Dünya üzerinde doğruluğu tartışılan iki yasa mevcut: Murphy Kanunları ve Çekim Yasası. Murphy Kanunları’nın temeli şu söze dayanmaktadır: “Eğer bir işi halletmek için birden fazla olasılık varsa ve bu olasılıklardan biri istenmeyen sonuçlar ya da felaket doğuracaksa, kesinlikle bu olasılık gerçekleşecektir.” Bunun yanı sıra Çekim Yasaları ise şu söze dayanır: “Düşüncelerinizin ve duygularınızın hayatınızda meydana gelen olayları çekmesidir. Böylece olumlu düşünceler ve duygular, hayatınıza pozitif deneyimler, olumsuzluklar ise olumsuz olaylara yol açar.”
Günlük hayatta Murphy Kanunları’nın oluşturduğu pek çok yaygın olayla karşı karşıya gelebiliriz. Örneğin mutfaktan elimizde çikolatalı ekmek ile çıkarken ekmeğin düşünce hep çikolatalı kısmının yere gelmesi bu kanunları kanıtlar niteliktedir. Yerin kirlenmeyip çikolatasız kısmın yere gelmesi olumlu bir olasılıkken çoğunlukla çikolatalı kısmın gelmesi yani olumsuz olasılığın gerçekleşmesi Murphy Kanunları’nın doğru olabilme ihtimalini yükseltiyor. Bir arkadaş grubunda sigara içen ve içmeyenler olabilir ve ne zaman sigara içilse araştırmalara göre sigara dumanı hep sigara kullanmayan kişiye veya kişilere doğru gidermiş. Eğer elimizde birden çok poşet varsa yere düşürdüğümüz poşette hep kırılabilecek şeyler mesela yumurta bulunurmuş. Başka bir örnek verecek olursam ne zaman büyük ve etkileyici bir şey yapsak bunu gören sadece kendimiz oluruz. Eminim ki herkes bu durumla sıklıkla karşı karşıya geliyor. Son olarak birisi ile karşılaşma ihtimalimiz ona hiç görünmek istemediğimiz zaman çok daha fazladır. Bütün bu örnekler Murphy Kanunları yüzünden ortaya çıkmış ve süreklilik kazanmış olaylardır.
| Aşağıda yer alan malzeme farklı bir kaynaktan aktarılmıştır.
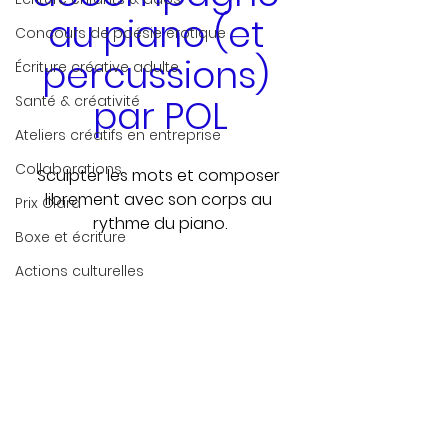
au piano (et 
Concours de poésie érotique
percussions) 
Écriture créative adulte
Santé & créativité
par POL
Ateliers créatifs en entreprise
Collaborations
Sculpter les mots et composer 
librement avec son corps au 
Prix Clara
rythme du piano.
Boxe et écriture
Actions culturelles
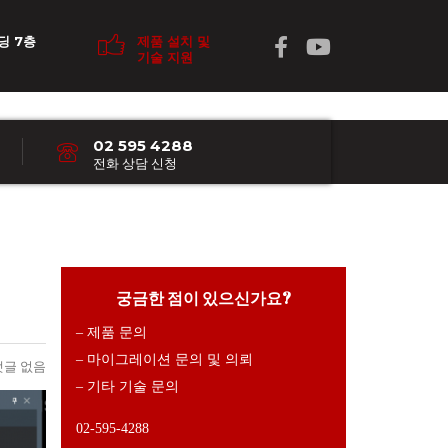
딩 7층
제품 설치 및
기술 지원
02 595 4288
전화 상담 신청
궁금한 점이 있으신가요?
– 제품 문의
– 마이그레이션 문의 및 의뢰
댓글 없음
– 기타 기술 문의
02-595-4288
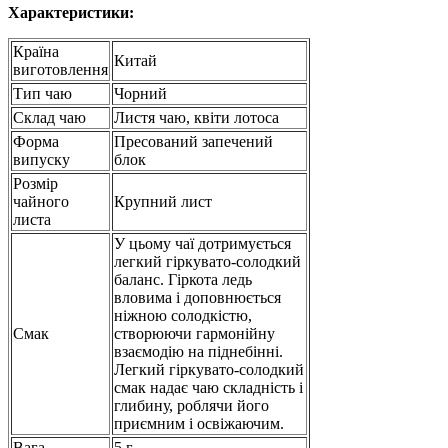
Характеристики:
Країна
Китай
виготовлення
Тип чаю
Чорний
Склад чаю
Листя чаю, квіти лотоса
Форма
Пресований запечений
випуску
блок
Розмір
чайного
Крупний лист
листа
У цьому чаї дотримується
легкий гіркувато-солодкий
баланс. Гіркота ледь
вловима і доповнюється
ніжною солодкістю,
Смак
створюючи гармонійну
взаємодію на піднебінні.
Легкий гіркувато-солодкий
смак надає чаю складність і
глибину, роблячи його
приємним і освіжаючим.
Вага
5 г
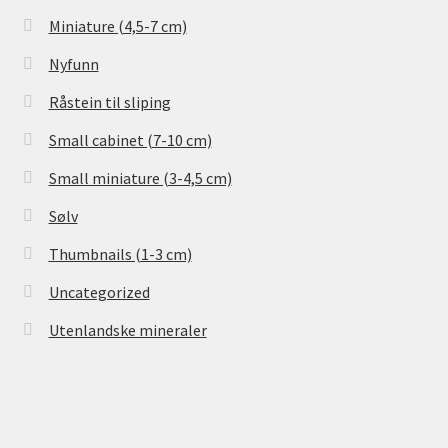
Miniature (4,5-7 cm)
Nyfunn
Råstein til sliping
Small cabinet (7-10 cm)
Small miniature (3-4,5 cm)
Sølv
Thumbnails (1-3 cm)
Uncategorized
Utenlandske mineraler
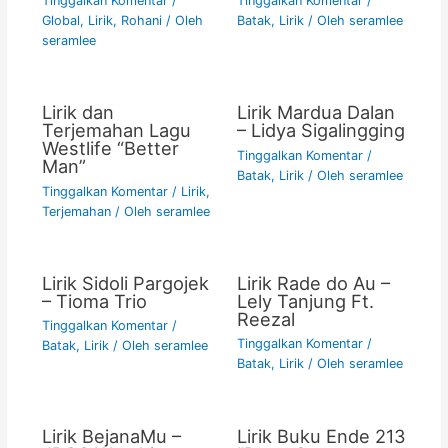
Tinggalkan Komentar
/
Tinggalkan Komentar
/
Global
,
Lirik
,
Rohani
/ Oleh
Batak
,
Lirik
/ Oleh
seramlee
seramlee
Lirik dan
Lirik Mardua Dalan
Terjemahan Lagu
– Lidya Sigalingging
Westlife “Better
Tinggalkan Komentar
/
Man”
Batak
,
Lirik
/ Oleh
seramlee
Tinggalkan Komentar
/
Lirik
,
Terjemahan
/ Oleh
seramlee
Lirik Sidoli Pargojek
Lirik Rade do Au –
– Tioma Trio
Lely Tanjung Ft.
Reezal
Tinggalkan Komentar
/
Tinggalkan Komentar
/
Batak
,
Lirik
/ Oleh
seramlee
Batak
,
Lirik
/ Oleh
seramlee
Lirik BejanaMu –
Lirik Buku Ende 213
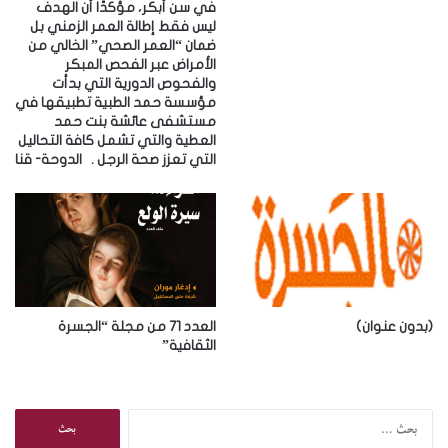
في سن أبكر، مؤكدًا أن الهدف
ليس فقط إطالة العمر الزمني بل
ضمان “العمر الصحي” الخالي من
الأمراض عبر الفحص المبكر
والفحوص الدورية التي بدأت
مؤسسة حمد الطبية تطبيقها في
مستشفى عائشة بنت حمد
العطية والتي تشمل كافة التحاليل
التي تعزز صحة الرجل . ‎الدوحة- قنا
(بدون عنوان)
العدد 71 من مجلة “الجسرة
الثقافية”
ا
ل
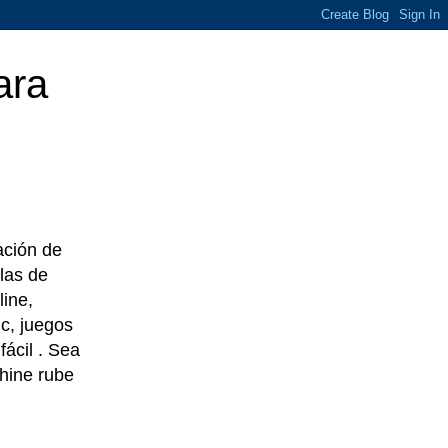
ara
eación de
las de
line,
c, juegos
ácil . Sea
chine rube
Çekim Yasaları ise Murphy kanunlarının tam tersini savunur. Evrene hangi duyguları gönderirsek onun gerçekleşme olasılığının daha fazla olabileceğini savunur. Çekim Yasaları hakkında herhangi bir örnek ya da araştırma bulunmaması Murphy Kanunlarını daha inandırıcı ve gerçekçi kılıyor fakat toplumumuzun Murphy Kanunları yerine Çekim Yasaları’nın olabileceğine daha çok imkan verip inanması Çekim Yasaları’nın da gerçek olabileceği izlenimi yaratsa da hem Murphy Kanunları’nın daha bilimsel olduğu hem de Çekim Yasaları hakkında herhangi bir bilimsel tarafı olmayıp daha çok bir hipotez gibi olması Murphy Kanunu’nun gerçekten olabileceği gerçeğini değiştirmiyor.
Sonuç olarak günlük hayatımızda bizi yönlendiren yasa Murphy Kanunlarıdır fakat çoğu gönül ister ki Çekim Yasaları bilimsel olsun ve hayatımıza o yön versin. Çekim Yasaları’nın belirli bir bilimsel açıklamaya dayanmaması ve tam tersi olarak Murphy Kanunları’nın hem bilimsel hem de sosyal hayatımızda gözlemlediğimiz kadarıyla daha gerçekçi olduğu anlaşılıyor.